## [What is needed]
Make an exact copy of the records below, leaving every image out.
Records shown below:
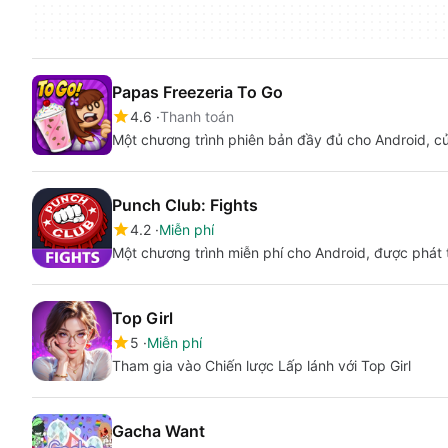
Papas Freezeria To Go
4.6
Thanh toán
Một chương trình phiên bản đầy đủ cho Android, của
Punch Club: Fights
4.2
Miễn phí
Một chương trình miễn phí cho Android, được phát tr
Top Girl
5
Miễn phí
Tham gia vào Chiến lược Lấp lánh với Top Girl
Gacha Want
End of Records shown.
## [Solution to the problem]
Papas Freezeria To Go
4.6
Thanh toán
Một chương trình phiên bản đầy đủ cho Android, của
Punch Club: Fights
4.2
Miễn phí
Một chương trình miễn phí cho Android, được phát tr
Top Girl
5
Miễn phí
Tham gia vào Chiến lược Lấp lánh với Top Girl
Gacha Want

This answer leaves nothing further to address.